1All undefined statutory citations are to the Code of Civil Procedure unless otherwise indicated.

3. On December 28, 2015, real parties demurred to various causes of action in Duke’s first amended complaint, including Duke’s cause of action for conversion. Real parties asserted Duke’s conversion claim was based on the false premise that Duke bears no liability under the judgment as a codebtor with joint and several liability. Duke opposed the demurrer to the fifth cause of action, claiming that as assignees of the Callaway judgment, real parties’ only means of enforcing the judgment against Duke was to either (1) file a motion under Code of Civil Procedure section 883 to determine Duke’s proportional share of liability, or (2) file a separate civil action seeking her proportionate share of liability on the joint judgment obligation. On February 29, 2016, at the hearing on the demurrer, Duke asserted the sheriff’s sale had resulted in real parties obtaining stock valued far in excess of Duke’s proportional share of the judgment. Following argument on the issue, the court took the matter under submission. After the contested hearing, the court sustained the demurrer to Duke’s cause of action for conversion without leave to amend. In addition, the court granted real parties’ motions to strike Duke’s first amended complaint, finding Duke did not obtain proper leave to amend after the court sustained real parties’ demurrer, and it overruled real parties’ demurrer to the third, fourth, and seventh causes of action.

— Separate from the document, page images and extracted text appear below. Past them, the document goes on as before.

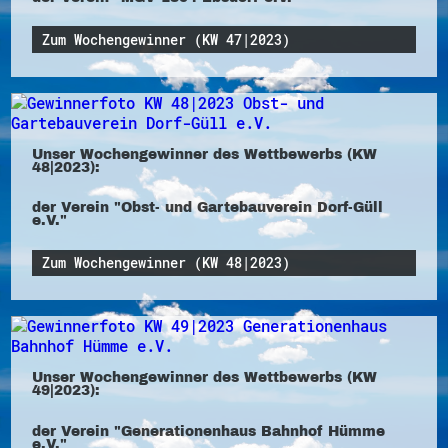
Zum Wochengewinner (KW 47|2023)
Unser Wochengewinner des Wettbewerbs (KW
48|2023):
der Verein "Obst- und Gartebauverein Dorf-Güll
e.V."
Zum Wochengewinner (KW 48|2023)
Unser Wochengewinner des Wettbewerbs (KW
49|2023):
der Verein "Generationenhaus Bahnhof Hümme
e.V."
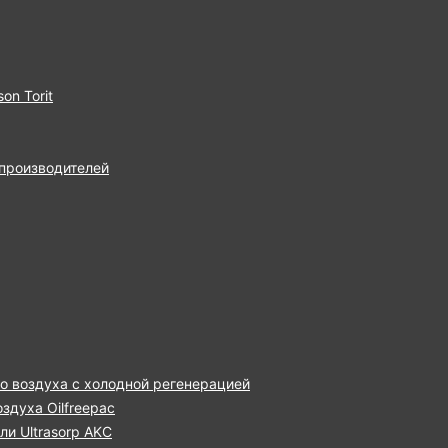
on Torit
 производителей
о воздуха с холодной регенерацией
здуха Oilfreepac
и Ultrasorp AKC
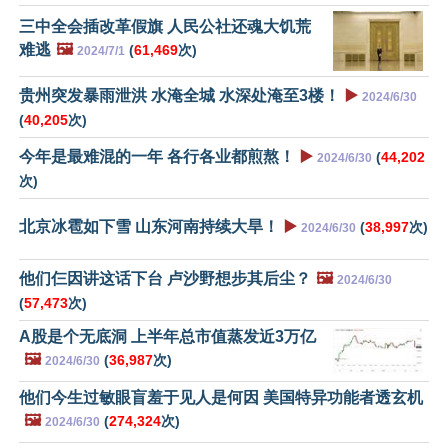
三中全会插改革假旗 人民公社还魂大饥荒
难逃
🖼️
(
61,469
次)
2024/7/1
贵州突发暴雨泄洪 水淹全城 水深处淹至3楼！
▶️
2024/6/30
(
40,205
次)
今年是最难混的一年 各行各业都煎熬！
▶️
(
44,202
2024/6/30
次)
北京冰雹如下雪 山东河南持续大旱！
▶️
(
38,997
次)
2024/6/30
他们仨因讲这话下台 卢沙野想步其后尘？
🖼️
2024/6/30
(
57,473
次)
A股是个无底洞 上半年总市值蒸发近3万亿
🖼️
(
36,987
次)
2024/6/30
他们今生过敏眼盲羞于见人是何因 美国特异功能者透玄机
🖼️
(
274,324
次)
2024/6/30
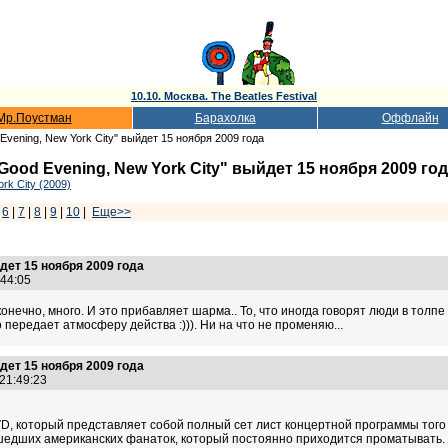
10.10. Москва. The Beatles Festival
Мр.Поустман
Барахолка
Оффлайн
vening, New York City" выйдет 15 ноября 2009 года
od Evening, New York City" выйдет 15 ноября 2009 го
rk City (2009)
|
6
|
7
|
8
|
9
|
10
|
Еще>>
ет 15 ноября 2009 года
1:44:05
онечно, много. И это прибавляет шарма.. То, что иногда говорят люди в толпе 
 передает атмосферу действа :))). Ни на что не променяю...
ет 15 ноября 2009 года
 21:49:23
DVD, который представляет собой полный сет лист концертной программы тог
шедших американских фанаток, который постоянно приходится проматывать.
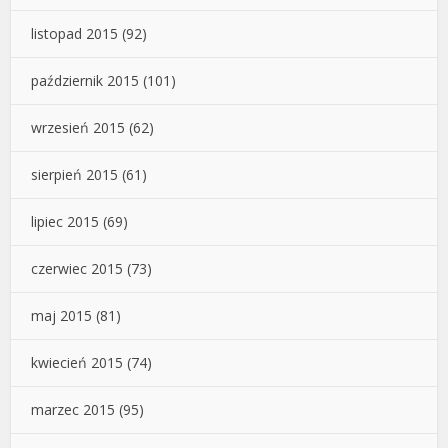
listopad 2015
(92)
październik 2015
(101)
wrzesień 2015
(62)
sierpień 2015
(61)
lipiec 2015
(69)
czerwiec 2015
(73)
maj 2015
(81)
kwiecień 2015
(74)
marzec 2015
(95)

ANALYSIS I. Grounds for Granting Writ Review Duke contends that without writ review, the anticipated amendment of her complaint will forfeit her right to appellate review of the trial court’s erroneous ruling on her conversion claim. Although she is incorrect, we nonetheless find writ review is warranted. A writ of mandate “‘must be issued in all cases where there is not a plain, speedy, and adequate remedy, in the ordinary course of law. It must be issued upon the verified petition of the party beneficially interested.’” (Braude v. City of Los Angeles (1990) 226

4. Cal.App.3d 83, 87, quoting § 1086.) “When the petitioner may immediately appeal, his remedy is considered adequate and writ relief is precluded, unless the petitioner ‘can show some special reason why it is rendered inadequate by the particular circumstances of his case.’” (Baeza v. Superior Court (2011) 201 Cal.App.4th 1214, 1221, quoting Hogya v. Superior Court (1977) 75 Cal.App.3d 122, 128.) However, where an order is only reviewable on appeal from a later judgment, the court will consider the following factors in determining the adequacy of the appellate remedy: “‘prejudice resulting from delay,’” “‘inordinate pretrial expenses,’” “‘the possibility the asserted error might not infect the trial,’” and “‘the possibility the asserted error might be corrected in a lower tribunal before or during trial.’” (Baeza v. Superior Court, supra, 201 Cal.App.4th at p.